- DATA EXCERPTS -
=-=-=
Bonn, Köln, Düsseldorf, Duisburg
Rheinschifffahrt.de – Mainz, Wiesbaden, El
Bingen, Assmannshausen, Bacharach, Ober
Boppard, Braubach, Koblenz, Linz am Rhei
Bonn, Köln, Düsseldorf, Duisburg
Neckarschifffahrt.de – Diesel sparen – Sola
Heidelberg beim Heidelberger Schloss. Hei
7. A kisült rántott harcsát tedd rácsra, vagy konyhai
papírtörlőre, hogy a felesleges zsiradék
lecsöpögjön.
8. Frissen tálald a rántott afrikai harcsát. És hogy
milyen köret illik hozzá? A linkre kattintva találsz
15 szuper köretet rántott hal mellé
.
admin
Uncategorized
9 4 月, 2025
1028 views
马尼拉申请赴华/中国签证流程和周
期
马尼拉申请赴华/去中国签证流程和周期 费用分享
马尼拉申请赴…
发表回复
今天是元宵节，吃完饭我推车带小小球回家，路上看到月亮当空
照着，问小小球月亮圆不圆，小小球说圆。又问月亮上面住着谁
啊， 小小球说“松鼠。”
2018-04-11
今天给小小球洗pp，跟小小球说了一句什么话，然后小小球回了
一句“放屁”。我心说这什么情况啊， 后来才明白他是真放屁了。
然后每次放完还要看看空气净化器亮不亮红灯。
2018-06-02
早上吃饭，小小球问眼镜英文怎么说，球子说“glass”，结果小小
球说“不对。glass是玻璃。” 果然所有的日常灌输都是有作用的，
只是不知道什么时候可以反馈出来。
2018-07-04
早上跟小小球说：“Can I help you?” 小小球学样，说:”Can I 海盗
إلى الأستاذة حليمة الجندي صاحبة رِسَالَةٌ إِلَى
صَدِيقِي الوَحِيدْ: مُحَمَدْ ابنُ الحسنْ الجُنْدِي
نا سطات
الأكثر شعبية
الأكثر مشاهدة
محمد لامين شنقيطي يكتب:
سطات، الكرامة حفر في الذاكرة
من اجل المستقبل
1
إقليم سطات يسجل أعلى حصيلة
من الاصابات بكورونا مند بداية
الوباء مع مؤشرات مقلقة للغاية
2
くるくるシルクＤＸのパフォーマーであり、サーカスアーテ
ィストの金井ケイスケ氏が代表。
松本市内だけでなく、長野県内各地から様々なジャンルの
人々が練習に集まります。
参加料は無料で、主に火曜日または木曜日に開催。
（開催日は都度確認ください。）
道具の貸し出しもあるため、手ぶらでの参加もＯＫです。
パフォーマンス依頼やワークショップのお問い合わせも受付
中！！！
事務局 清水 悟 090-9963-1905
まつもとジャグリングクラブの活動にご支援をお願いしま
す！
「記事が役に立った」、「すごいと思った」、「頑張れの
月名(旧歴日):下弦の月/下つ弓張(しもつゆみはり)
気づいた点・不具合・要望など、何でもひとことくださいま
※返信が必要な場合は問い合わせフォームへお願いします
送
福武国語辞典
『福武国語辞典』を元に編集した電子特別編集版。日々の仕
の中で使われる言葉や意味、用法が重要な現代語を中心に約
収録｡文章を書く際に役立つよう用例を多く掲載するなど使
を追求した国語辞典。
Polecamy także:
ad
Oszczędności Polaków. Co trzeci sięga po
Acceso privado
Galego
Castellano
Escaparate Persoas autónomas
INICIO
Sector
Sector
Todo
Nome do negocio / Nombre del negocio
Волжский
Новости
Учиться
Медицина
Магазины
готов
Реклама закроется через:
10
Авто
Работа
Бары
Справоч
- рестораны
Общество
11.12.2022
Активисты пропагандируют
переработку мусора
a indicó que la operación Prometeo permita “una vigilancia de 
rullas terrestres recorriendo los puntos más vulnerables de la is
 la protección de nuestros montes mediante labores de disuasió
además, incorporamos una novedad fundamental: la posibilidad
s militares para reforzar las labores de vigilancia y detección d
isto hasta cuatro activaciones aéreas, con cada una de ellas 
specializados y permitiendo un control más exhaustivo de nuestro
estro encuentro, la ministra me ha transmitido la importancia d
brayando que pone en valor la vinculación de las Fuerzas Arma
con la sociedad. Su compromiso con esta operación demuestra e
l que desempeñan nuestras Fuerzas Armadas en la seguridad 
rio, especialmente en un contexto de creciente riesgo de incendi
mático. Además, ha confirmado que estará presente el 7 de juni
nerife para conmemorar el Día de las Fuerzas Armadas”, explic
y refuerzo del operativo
=-=-=
- WORK REQUIRED -
Look back at the data above. Transcribe exactly the lines starting at the line that contains "Uncategorized" and ending at the line that contains "の中で使われる言葉や意味、用法が重要な現代語を中心に約".

- ANSWER AREA -
Uncategorized
9 4 月, 2025
1028 views
马尼拉申请赴华/中国签证流程和周
期
马尼拉申请赴华/去中国签证流程和周期 费用分享
马尼拉申请赴…
发表回复
今天是元宵节，吃完饭我推车带小小球回家，路上看到月亮当空
照着，问小小球月亮圆不圆，小小球说圆。又问月亮上面住着谁
啊， 小小球说“松鼠。”
2018-04-11
今天给小小球洗pp，跟小小球说了一句什么话，然后小小球回了
一句“放屁”。我心说这什么情况啊， 后来才明白他是真放屁了。
然后每次放完还要看看空气净化器亮不亮红灯。
2018-06-02
早上吃饭，小小球问眼镜英文怎么说，球子说“glass”，结果小小
球说“不对。glass是玻璃。” 果然所有的日常灌输都是有作用的，
只是不知道什么时候可以反馈出来。
2018-07-04
早上跟小小球说：“Can I help you?” 小小球学样，说:”Can I 海盗
إلى الأستاذة حليمة الجندي صاحبة رِسَالَةٌ إِلَى
صَدِيقِي الوَحِيدْ: مُحَمَدْ ابنُ الحسنْ الجُنْدِي
نا سطات
الأكثر شعبية
الأكثر مشاهدة
محمد لامين شنقيطي يكتب:
سطات، الكرامة حفر في الذاكرة
من اجل المستقبل
1
إقليم سطات يسجل أعلى حصيلة
من الاصابات بكورونا مند بداية
الوباء مع مؤشرات مقلقة للغاية
2
くるくるシルクＤＸのパフォーマーであり、サーカスアーテ
ィストの金井ケイスケ氏が代表。
松本市内だけでなく、長野県内各地から様々なジャンルの
人々が練習に集まります。
参加料は無料で、主に火曜日または木曜日に開催。
（開催日は都度確認ください。）
道具の貸し出しもあるため、手ぶらでの参加もＯＫです。
パフォーマンス依頼やワークショップのお問い合わせも受付
中！！！
事務局 清水 悟 090-9963-1905
まつもとジャグリングクラブの活動にご支援をお願いしま
す！
「記事が役に立った」、「すごいと思った」、「頑張れの
月名(旧歴日):下弦の月/下つ弓張(しもつゆみはり)
気づいた点・不具合・要望など、何でもひとことくださいま
※返信が必要な場合は問い合わせフォームへお願いします
送
福武国語辞典
『福武国語辞典』を元に編集した電子特別編集版。日々の仕
の中で使われる言葉や意味、用法が重要な現代語を中心に約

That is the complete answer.